■ TASK OBJECTIVE ■
The pictures do not go in the copy. Reproduce the rest of the entries exactly.

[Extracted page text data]

--- START ---

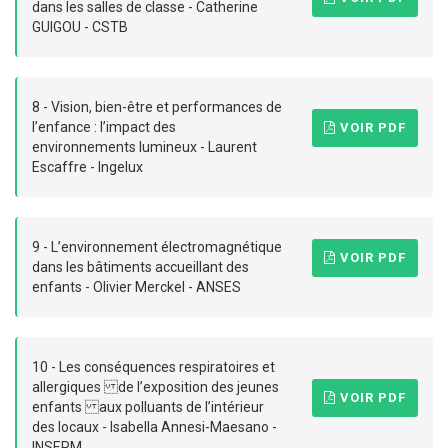
dans les salles de classe - Catherine
GUIGOU - CSTB
8 - Vision, bien-être et performances de
l’enfance : l’impact des
VOIR PDF
environnements lumineux - Laurent
Escaffre - Ingelux
9 - L’environnement électromagnétique
VOIR PDF
dans les bâtiments accueillant des
enfants - Olivier Merckel - ANSES
10 - Les conséquences respiratoires et
allergiques de l’exposition des jeunes
VOIR PDF
enfants aux polluants de l’intérieur
des locaux - Isabella Annesi-Maesano -
INSERM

--- END ---

■ COMPLETED EXERCISE ■
dans les salles de classe - Catherine
GUIGOU - CSTB
8 - Vision, bien-être et performances de
l’enfance : l’impact des
VOIR PDF
environnements lumineux - Laurent
Escaffre - Ingelux
9 - L’environnement électromagnétique
VOIR PDF
dans les bâtiments accueillant des
enfants - Olivier Merckel - ANSES
10 - Les conséquences respiratoires et
allergiques de l’exposition des jeunes
VOIR PDF
enfants aux polluants de l’intérieur
des locaux - Isabella Annesi-Maesano -
INSERM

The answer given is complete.